LOS ANGELES (Top40 Charts/ LUCK Media & Marketing) Ted Amberson and Michael Baggett are a little too raw and blissfully old school - not to mention a few years beyond age eligibility - to audition for "American Idol." But as the fiery Southern Rock duo The Amberson-Baggett Band, they're bound to draw as much excited attention to "
Sweet Home Alabama" as fellow Alabamans
Ruben Studdard,
Bo Bice and
Taylor Hicks did in their post-Idol heydays.
Digging into the treasure trove of timeless and edgy rockers penned over the years by Baggett, the Anniston, Ala.-based duo -- featuring Amberson on vocals and Baggett on electric guitar and bass -- amps up for a set of 11 tunes they facetiously call "The Greatest Hits of a Band That Never Happened." When folks hear it and start kickin' up dust and jamming along, no doubt their debut album title will prove prophetic: That's Gonna Leave A Mark.
Tracks such as "This is Real" and "Satisfied (Live My Life)" hark back brilliantly to an era when bands didn't want or need TV competitions to galvanize audiences hungry for real music. While "Satisfied" and the wistful look back on the good old days "Have You Been There" are focal tracks, it's the autobiographical "Shoes For My Pillow" (featuring expansive electric guitar passages, including a powerful 75-second intro) that strikes the most intense emotional chord.

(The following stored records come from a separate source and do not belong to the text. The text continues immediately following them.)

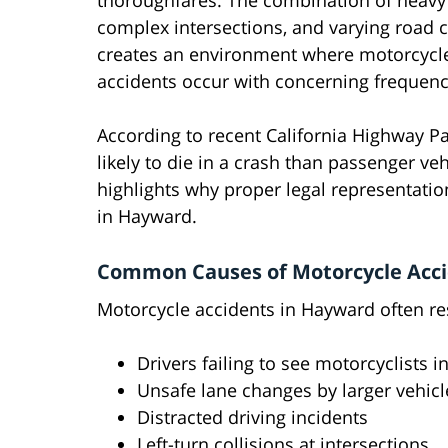
thoroughfares. The combination of heavy t
complex intersections, and varying road 
creates an environment where motorcycl
accidents occur with concerning frequenc
According to recent California Highway Pa
likely to die in a crash than passenger veh
highlights why proper legal representation
in Hayward.
Common Causes of Motorcycle Acci
Motorcycle accidents in Hayward often re
Drivers failing to see motorcyclists in
Unsafe lane changes by larger vehicl
Distracted driving incidents
Left-turn collisions at intersections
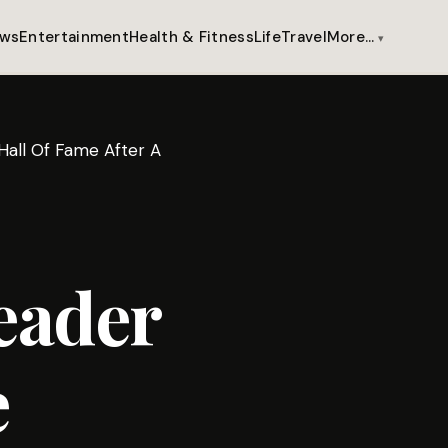
ws
Entertainment
Health & Fitness
Life
Travel
More…
all Of Fame After A
eader
e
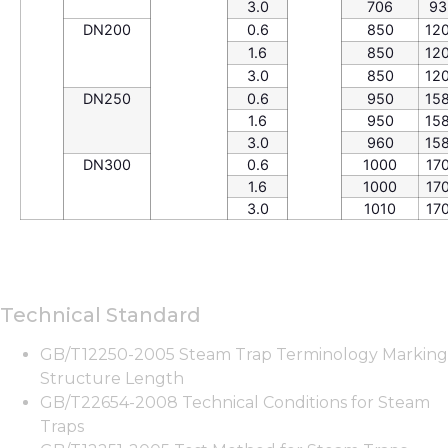
3.0
706
93
DN200
0.6
850
12
1.6
850
12
3.0
850
12
DN250
0.6
950
15
1.6
950
15
3.0
960
15
DN300
0.6
1000
17
1.6
1000
17
3.0
1010
17
Technical Standard
GB/T12250-2005 Steam Trap Terminology Marking
Structure Length
GB/T22654-2008 Technical Conditions for Steam
Traps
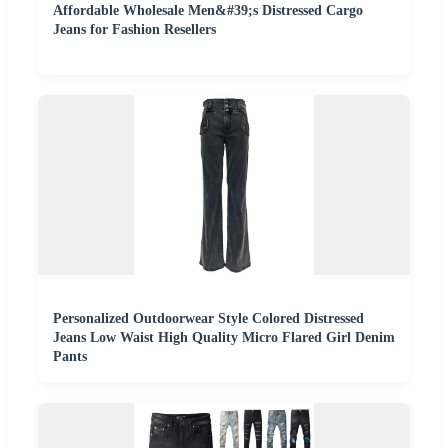
Affordable Wholesale Men&#39;s Distressed Cargo
Jeans for Fashion Resellers
Personalized Outdoorwear Style Colored Distressed
Jeans Low Waist High Quality Micro Flared Girl Denim
Pants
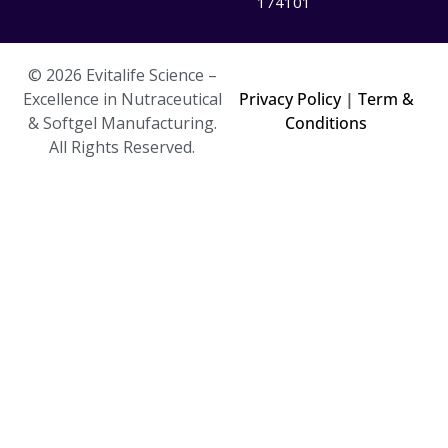
174101
© 2026 Evitalife Science –
Excellence in Nutraceutical
Privacy Policy
|
Term &
& Softgel Manufacturing.
Conditions
All Rights Reserved.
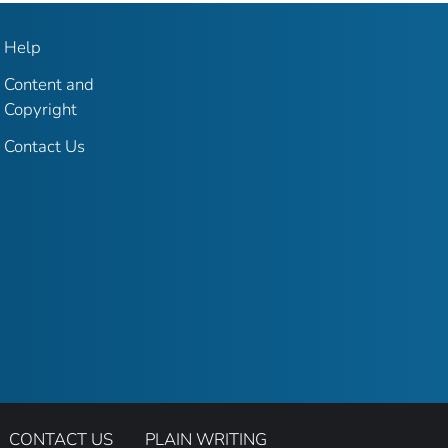
Help
Content and
Copyright
Contact Us
CONTACT US
PLAIN WRITING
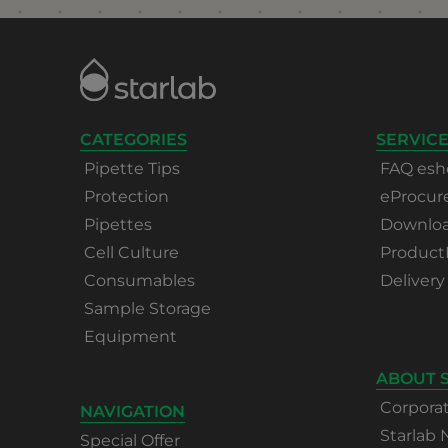
CATEGORIES
SERVICE
Pipette Tips
FAQ esh
Protection
eProcu
Pipettes
Download
Cell Culture
Product
Consumables
Delivery
Sample Storage
Equipment
ABOUT 
Corpora
NAVIGATION
Starlab
Special Offer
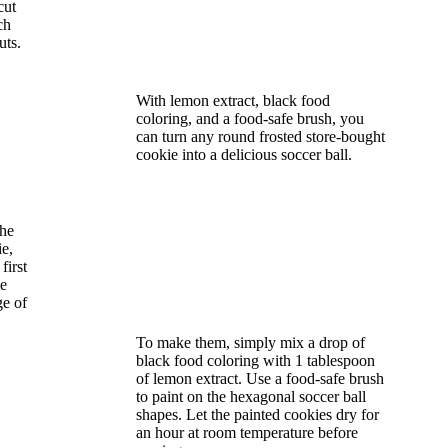
cut
ch
uts.
With lemon extract, black food
coloring, and a food-safe brush, you
can turn any round frosted store-bought
cookie into a delicious soccer ball.
the
ie,
first
he
ge of
To make them, simply mix a drop of
black food coloring with 1 tablespoon
of lemon extract. Use a food-safe brush
to paint on the hexagonal soccer ball
shapes. Let the painted cookies dry for
an hour at room temperature before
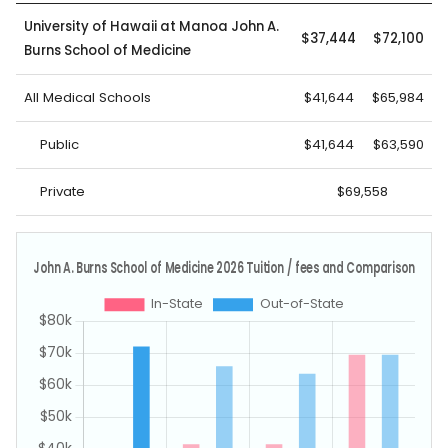
University of Hawaii at Manoa John A.
$37,444
$72,100
Burns School of Medicine
All Medical Schools
$41,644
$65,984
Public
$41,644
$63,590
Private
$69,558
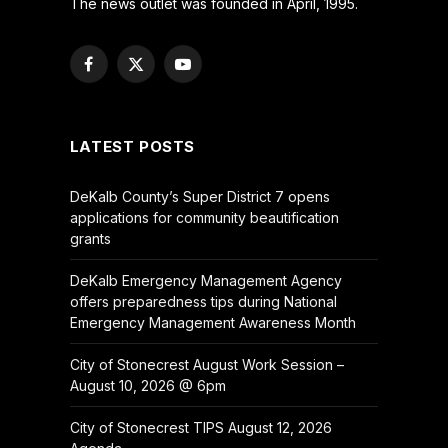
The news outlet was founded in April, 1995.
Facebook
X
YouTube
(Twitter)
LATEST POSTS
DeKalb County’s Super District 7 opens
applications for community beautification
grants
DeKalb Emergency Management Agency
offers preparedness tips during National
Emergency Management Awareness Month
City of Stonecrest August Work Session –
August 10, 2026 @ 6pm
City of Stonecrest TIPS August 12, 2026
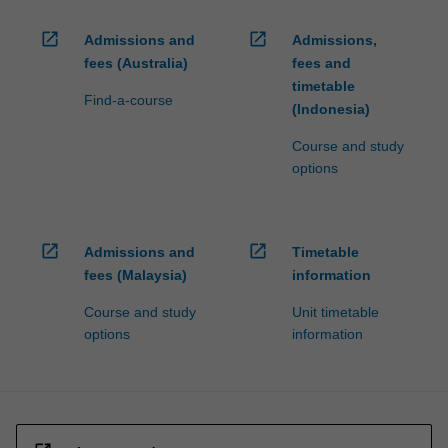
open_in_new
open_in_new
Admissions and
Admissions,
fees (Australia)
fees and
timetable
Find-a-course
(Indonesia)
Course and study
options
open_in_new
open_in_new
Admissions and
Timetable
fees (Malaysia)
information
Course and study
Unit timetable
options
information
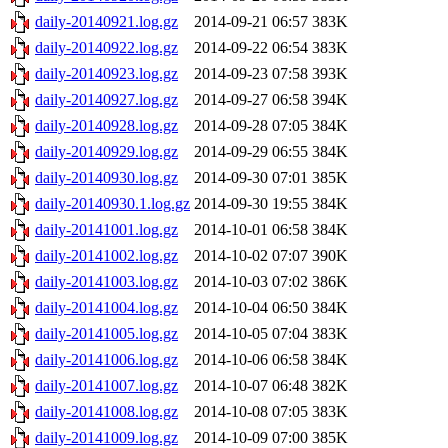
daily-20140921.log.gz
2014-09-21 06:57
383K
daily-20140922.log.gz
2014-09-22 06:54
383K
daily-20140923.log.gz
2014-09-23 07:58
393K
daily-20140927.log.gz
2014-09-27 06:58
394K
daily-20140928.log.gz
2014-09-28 07:05
384K
daily-20140929.log.gz
2014-09-29 06:55
384K
daily-20140930.log.gz
2014-09-30 07:01
385K
daily-20140930.1.log.gz
2014-09-30 19:55
384K
daily-20141001.log.gz
2014-10-01 06:58
384K
daily-20141002.log.gz
2014-10-02 07:07
390K
daily-20141003.log.gz
2014-10-03 07:02
386K
daily-20141004.log.gz
2014-10-04 06:50
384K
daily-20141005.log.gz
2014-10-05 07:04
383K
daily-20141006.log.gz
2014-10-06 06:58
384K
daily-20141007.log.gz
2014-10-07 06:48
382K
daily-20141008.log.gz
2014-10-08 07:05
383K
daily-20141009.log.gz
2014-10-09 07:00
385K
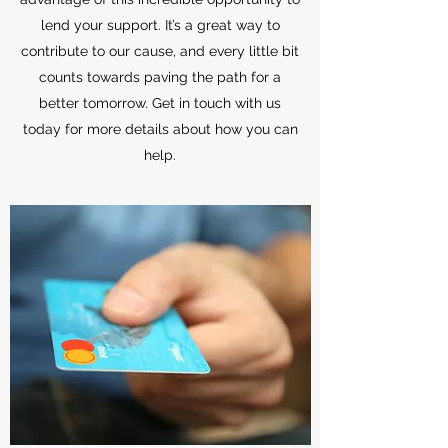
lend your support. It’s a great way to
contribute to our cause, and every little bit
counts towards paving the path for a
better tomorrow. Get in touch with us
today for more details about how you can
help.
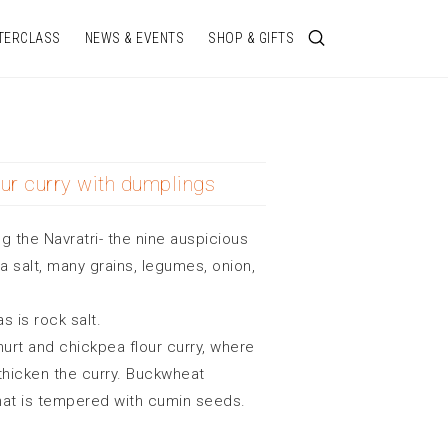
TERCLASS
NEWS & EVENTS
SHOP & GIFTS
ur curry with dumplings
ng the Navratri- the nine auspicious
salt, many grains, legumes, onion,
 is rock salt.
ghurt and chickpea flour curry, where
thicken the curry. Buckwheat
hat is tempered with cumin seeds.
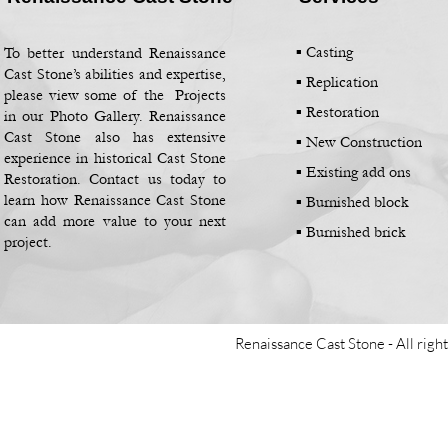
▪ Casting
To better understand Renaissance
Cast Stone’s abilities and expertise,
▪
Replication
please view some of the Projects
▪
Restoration
in our Photo Gallery. Renaissance
Cast Stone also has extensive
▪
New Construction
experience in historical Cast Stone
▪
Existing add ons
Restoration. Contact us today to
learn how Renaissance Cast Stone
▪
Burnished block
can add more value to your next
▪
Burnished brick
project.
Renaissance Cast Stone -
All righ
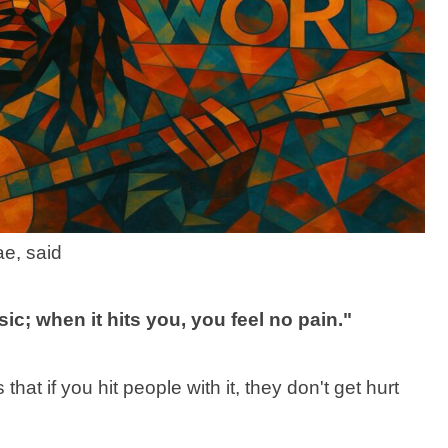
ae, said
c; when it hits you, you feel no pain."
that if you hit people with it, they don't get hurt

Baggett, an accomplished guitarist, bassist, drummer and flutist, began writing music back when Southern rock greats like Lynyrd Skynyrd, the Marshall Tucker Band and Atlanta Rhythm Section could also be pop stars. He made a go of a musical career before, touring Alabama, Georgia and Tennessee extensively from the mid-80s to mid-90s with an original rock outfit called Shoshannim.
One of the most fascinating aspects of That's Gonna Leave A Mark is that while certain tunes like "High Time" and "Satisfied (Live My Life)" are brand new and written out of the energy the duo brought to the project, others had their origins as far back as 35 years ago. The blistering rocker "
Fallen Angel" has evolved over the years, but Baggett wrote it in his teens, and his hypnotic electric guitar line is exactly the way he conceived it back in the late '70s.